Quantitative evaluation of hypothalamic gaba-ergic neurotransmission in major depression.

D.M. Krolewski; A. Medina; I.A. Kerman; S. Burke; W.E. Bunney; R.M. Myers; J.D. Barchas; A. Shatzberg; H. Akil; E.G. Jones; S.J. Watson
Society for Neuroscience. 2010.


The hypothalamus includes a number of anatomical nuclei that coordinate autonomic responses that are altered in psychiatric disorders including stress reactivity, feeding and sleeping patterns. These functions are directly controlled by neuronal intercommunication between local and extra-hypothalamic nuclei. Inhibitory gamma-aminobutyric acid (GABA) expressing neurons are present throughout the hypothalamus and are, therefore, key in regulating such processes. Previous research from the Pritzker Neuropsychiatric Research Consortium (Choudary et al., 2005) has shown alterations in genetic markers for GABA-ergic function in the frontal cortex of subjects diagnosed with major depressive disorder (MDD). The aim of the current study is to expand on these data by examining the relative degree of hypothalamic GABA-ergic neurotransmission in the same cohort of MDD subjects. To achieve this, we performed in situ hybridization on post-mortem hypothalamic tissue utilizing cRNA probes for the GABA synthesizing enzyme isoforms glutamate decarboxylase (GAD) 65 and 67. Subsequent quantitative analyses of GAD65 and GAD67 expression have enabled the present study to inspect the clinical relevance of these enzymes which are responsible for the transient and constitutive production of regional hypothalamic GABA, respectively.

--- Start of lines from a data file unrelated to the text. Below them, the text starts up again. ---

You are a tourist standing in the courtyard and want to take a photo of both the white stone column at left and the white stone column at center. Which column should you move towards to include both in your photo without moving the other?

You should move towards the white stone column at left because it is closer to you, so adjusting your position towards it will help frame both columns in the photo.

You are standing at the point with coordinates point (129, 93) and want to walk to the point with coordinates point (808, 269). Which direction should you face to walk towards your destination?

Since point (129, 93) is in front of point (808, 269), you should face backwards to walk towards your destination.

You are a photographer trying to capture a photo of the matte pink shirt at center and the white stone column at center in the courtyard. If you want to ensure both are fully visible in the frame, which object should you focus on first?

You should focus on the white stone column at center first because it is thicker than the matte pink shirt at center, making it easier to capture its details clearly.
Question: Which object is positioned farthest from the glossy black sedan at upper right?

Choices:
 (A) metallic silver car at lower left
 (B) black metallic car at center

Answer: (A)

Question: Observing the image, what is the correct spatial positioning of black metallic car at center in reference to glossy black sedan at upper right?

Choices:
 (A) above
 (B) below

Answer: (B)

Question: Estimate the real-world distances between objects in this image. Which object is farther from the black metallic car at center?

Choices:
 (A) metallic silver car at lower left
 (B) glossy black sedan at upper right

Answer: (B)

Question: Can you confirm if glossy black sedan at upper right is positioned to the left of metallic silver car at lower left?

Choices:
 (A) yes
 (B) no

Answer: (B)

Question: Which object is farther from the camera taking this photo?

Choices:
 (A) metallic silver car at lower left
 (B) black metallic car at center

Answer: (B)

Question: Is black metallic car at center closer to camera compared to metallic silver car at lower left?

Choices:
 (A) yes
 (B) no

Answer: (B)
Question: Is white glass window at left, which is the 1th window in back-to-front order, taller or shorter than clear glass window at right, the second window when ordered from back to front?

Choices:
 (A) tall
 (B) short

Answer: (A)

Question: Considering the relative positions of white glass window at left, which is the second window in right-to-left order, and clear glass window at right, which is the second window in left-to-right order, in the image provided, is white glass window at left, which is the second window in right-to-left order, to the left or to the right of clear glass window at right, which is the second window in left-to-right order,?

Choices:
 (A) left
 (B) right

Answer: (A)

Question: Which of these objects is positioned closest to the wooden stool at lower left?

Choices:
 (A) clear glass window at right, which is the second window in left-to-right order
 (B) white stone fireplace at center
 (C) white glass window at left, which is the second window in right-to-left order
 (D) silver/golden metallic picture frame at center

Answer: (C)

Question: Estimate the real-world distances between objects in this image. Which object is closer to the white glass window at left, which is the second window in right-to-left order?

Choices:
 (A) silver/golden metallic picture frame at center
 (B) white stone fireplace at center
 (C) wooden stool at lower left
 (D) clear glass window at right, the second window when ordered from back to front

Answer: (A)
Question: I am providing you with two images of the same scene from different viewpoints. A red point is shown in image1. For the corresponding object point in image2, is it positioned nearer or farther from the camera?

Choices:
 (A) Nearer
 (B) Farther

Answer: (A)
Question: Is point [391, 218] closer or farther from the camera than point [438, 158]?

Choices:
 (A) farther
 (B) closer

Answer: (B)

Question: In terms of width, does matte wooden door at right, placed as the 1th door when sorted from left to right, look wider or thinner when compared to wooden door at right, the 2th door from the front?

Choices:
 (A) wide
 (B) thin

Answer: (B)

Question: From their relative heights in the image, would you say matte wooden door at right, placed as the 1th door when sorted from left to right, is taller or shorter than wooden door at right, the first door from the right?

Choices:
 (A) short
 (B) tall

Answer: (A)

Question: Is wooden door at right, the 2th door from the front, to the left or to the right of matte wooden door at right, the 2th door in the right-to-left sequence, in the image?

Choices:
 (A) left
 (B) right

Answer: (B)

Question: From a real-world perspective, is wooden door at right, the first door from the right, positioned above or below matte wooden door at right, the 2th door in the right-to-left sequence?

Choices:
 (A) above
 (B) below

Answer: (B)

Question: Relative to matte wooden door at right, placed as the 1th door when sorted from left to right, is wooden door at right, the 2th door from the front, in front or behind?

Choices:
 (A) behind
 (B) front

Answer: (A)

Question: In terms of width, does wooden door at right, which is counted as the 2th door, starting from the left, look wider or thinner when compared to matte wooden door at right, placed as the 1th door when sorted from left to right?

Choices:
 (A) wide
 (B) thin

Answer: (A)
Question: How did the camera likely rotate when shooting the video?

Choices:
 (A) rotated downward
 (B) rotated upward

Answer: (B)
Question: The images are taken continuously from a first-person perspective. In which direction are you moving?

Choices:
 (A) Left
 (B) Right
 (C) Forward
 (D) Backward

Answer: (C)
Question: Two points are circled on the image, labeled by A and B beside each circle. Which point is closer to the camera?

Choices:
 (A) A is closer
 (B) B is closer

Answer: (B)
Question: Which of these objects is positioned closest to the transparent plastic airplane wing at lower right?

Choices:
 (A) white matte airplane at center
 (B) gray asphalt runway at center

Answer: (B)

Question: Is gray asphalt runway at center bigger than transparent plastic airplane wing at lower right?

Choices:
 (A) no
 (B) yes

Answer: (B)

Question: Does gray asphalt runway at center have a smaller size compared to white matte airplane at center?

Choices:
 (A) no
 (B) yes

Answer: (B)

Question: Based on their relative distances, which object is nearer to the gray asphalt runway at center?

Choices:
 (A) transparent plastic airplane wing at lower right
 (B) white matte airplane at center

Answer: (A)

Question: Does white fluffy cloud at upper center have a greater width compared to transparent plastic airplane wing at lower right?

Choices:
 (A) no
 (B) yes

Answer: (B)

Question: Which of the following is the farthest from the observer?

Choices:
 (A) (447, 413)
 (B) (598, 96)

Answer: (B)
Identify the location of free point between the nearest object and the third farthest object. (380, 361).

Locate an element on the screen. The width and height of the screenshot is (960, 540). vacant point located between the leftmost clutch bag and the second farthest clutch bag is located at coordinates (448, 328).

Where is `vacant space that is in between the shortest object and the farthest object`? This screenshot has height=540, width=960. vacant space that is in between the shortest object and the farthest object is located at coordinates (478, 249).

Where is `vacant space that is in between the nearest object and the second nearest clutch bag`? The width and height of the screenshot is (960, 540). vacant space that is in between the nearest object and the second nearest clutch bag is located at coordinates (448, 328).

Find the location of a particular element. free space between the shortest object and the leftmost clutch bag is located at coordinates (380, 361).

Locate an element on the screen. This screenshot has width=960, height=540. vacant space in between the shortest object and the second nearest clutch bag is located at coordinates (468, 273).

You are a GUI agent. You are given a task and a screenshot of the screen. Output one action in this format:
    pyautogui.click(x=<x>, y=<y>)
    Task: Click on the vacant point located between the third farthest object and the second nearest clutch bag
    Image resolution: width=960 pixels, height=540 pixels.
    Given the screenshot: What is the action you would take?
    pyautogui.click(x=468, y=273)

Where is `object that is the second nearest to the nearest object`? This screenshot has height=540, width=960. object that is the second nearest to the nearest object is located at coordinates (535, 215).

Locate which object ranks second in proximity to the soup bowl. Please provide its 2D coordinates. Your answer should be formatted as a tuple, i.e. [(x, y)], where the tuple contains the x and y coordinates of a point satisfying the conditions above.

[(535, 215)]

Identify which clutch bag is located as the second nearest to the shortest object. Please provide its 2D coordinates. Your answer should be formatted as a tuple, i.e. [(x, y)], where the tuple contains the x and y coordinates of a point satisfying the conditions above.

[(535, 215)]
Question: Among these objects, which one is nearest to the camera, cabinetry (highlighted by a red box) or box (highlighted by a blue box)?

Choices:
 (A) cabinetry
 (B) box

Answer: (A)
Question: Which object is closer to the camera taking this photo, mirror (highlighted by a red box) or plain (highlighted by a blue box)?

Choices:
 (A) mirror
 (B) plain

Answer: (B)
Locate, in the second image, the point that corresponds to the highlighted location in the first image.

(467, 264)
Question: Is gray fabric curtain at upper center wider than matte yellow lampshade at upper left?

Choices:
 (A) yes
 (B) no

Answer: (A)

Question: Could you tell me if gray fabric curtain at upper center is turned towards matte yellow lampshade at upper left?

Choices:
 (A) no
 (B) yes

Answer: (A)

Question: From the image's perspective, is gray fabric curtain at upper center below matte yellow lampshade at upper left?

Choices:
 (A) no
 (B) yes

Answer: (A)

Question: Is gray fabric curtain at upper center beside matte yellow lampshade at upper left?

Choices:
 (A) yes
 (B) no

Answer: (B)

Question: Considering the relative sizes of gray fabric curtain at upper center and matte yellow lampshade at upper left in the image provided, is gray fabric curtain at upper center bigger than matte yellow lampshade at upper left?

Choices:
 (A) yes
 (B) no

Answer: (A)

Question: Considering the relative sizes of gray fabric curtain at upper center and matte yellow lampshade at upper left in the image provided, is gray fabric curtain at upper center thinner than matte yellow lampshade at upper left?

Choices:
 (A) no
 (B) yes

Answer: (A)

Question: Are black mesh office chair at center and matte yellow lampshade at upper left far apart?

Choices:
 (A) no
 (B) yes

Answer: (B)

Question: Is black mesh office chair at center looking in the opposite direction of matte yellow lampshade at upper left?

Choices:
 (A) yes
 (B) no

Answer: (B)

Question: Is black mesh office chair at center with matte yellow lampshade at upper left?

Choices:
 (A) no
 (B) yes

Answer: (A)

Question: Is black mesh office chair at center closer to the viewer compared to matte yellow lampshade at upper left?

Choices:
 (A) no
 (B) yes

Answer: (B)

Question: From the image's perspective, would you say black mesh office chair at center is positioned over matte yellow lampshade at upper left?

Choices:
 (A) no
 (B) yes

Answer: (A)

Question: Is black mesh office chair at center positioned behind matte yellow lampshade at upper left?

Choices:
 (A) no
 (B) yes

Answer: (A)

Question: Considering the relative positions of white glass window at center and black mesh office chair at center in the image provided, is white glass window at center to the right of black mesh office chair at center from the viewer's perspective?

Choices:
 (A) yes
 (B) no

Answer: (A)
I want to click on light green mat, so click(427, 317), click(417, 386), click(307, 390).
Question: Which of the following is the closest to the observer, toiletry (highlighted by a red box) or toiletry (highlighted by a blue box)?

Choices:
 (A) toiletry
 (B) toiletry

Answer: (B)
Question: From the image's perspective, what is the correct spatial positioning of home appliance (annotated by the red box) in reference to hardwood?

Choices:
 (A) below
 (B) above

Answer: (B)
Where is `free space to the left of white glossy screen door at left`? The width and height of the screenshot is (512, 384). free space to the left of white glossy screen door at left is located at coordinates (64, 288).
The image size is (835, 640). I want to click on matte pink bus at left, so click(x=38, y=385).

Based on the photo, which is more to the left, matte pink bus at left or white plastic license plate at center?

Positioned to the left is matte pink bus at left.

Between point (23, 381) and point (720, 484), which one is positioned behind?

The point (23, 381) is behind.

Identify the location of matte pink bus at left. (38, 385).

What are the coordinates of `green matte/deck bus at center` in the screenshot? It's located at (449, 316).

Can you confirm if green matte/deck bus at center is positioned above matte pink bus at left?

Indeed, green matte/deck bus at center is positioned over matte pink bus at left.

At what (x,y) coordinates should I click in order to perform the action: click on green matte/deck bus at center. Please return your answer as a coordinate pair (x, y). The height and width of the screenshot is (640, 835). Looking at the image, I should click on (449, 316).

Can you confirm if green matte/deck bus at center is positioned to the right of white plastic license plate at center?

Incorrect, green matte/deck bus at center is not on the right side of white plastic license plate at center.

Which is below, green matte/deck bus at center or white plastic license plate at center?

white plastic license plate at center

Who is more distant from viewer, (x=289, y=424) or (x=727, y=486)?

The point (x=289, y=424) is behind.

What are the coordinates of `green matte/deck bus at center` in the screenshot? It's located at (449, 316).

More specifically, a thorough evaluation of functionally distinct areas such as the paraventricular, periventricular, and ventromedial nuclei as well as the lateral hypothalamic area and mammillary bodies was employed. The results of this investigation on human hypothalamic GABA-ergic function will provide detailed insight to the neurogenetic underpinnings of psychiatric disorders.